• Work order
In the data below, find the line that contains "equipe: dicas e" and the line that contains "estratégias eficazes". Copy both, plus every line between them, exactly.

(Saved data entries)

▼▼▼

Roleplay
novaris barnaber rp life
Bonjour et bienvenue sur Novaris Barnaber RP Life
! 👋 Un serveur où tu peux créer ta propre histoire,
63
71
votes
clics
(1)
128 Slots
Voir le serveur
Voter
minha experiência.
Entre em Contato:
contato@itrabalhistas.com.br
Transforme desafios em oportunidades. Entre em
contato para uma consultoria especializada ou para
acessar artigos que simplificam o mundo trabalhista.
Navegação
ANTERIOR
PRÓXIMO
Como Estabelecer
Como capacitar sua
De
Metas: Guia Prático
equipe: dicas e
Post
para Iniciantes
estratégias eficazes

▲▲▲
▼▼▼

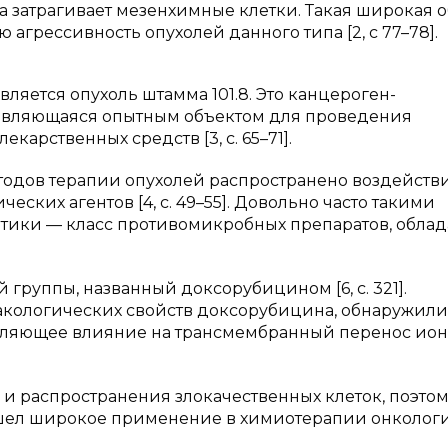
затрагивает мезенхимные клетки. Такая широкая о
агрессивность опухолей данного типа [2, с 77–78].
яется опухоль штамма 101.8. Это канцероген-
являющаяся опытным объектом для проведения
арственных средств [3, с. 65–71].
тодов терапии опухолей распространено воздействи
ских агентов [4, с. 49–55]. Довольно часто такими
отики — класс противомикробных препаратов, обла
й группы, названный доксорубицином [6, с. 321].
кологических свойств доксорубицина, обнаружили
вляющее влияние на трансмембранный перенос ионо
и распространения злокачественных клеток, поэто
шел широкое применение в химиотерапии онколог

▲▲▲

• Result below
equipe: dicas e
Post
para Iniciantes
estratégias eficazes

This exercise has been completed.